(Page-level text extractions)
-*-*-

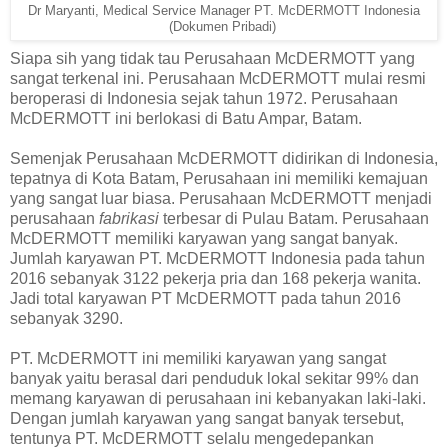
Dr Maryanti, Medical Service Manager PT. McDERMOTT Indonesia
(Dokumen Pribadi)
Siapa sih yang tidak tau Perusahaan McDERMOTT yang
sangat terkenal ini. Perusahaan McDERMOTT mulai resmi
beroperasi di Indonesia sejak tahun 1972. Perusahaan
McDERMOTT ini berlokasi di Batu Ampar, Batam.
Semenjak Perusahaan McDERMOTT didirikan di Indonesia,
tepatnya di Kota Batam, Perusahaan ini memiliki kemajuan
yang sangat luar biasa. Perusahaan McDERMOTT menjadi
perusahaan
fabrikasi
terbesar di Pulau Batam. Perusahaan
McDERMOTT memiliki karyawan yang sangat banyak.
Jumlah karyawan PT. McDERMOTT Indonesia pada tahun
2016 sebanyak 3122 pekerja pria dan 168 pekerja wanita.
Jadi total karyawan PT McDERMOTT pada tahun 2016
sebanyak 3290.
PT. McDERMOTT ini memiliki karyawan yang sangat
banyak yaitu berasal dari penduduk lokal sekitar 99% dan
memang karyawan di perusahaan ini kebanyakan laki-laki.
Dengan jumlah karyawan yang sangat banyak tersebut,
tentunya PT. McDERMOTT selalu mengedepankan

-*-*-

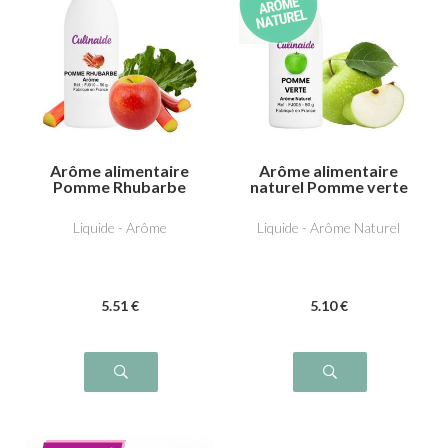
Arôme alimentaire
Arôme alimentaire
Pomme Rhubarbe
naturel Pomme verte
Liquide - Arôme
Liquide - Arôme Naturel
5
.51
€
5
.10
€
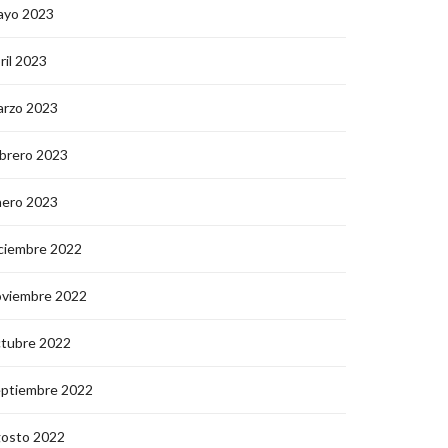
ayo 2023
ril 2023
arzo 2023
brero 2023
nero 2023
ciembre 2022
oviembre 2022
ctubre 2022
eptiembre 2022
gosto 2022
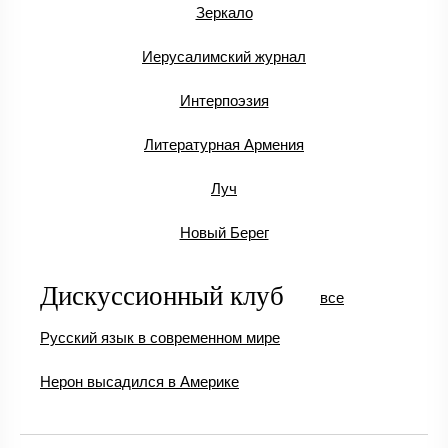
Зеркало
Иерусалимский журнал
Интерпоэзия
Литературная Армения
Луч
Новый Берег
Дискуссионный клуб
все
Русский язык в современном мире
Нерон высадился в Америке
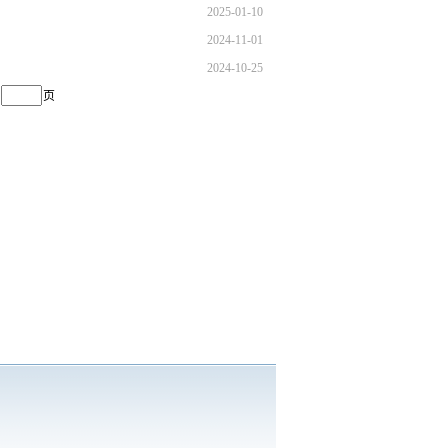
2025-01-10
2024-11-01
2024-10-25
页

-*-*-

PROBLEM:
Check each line of the entries for "Arôme" and copy those that have it.

RESPONSE AREA:
Arôme alimentaire
Arôme alimentaire
Liquide - Arôme
Liquide - Arôme Naturel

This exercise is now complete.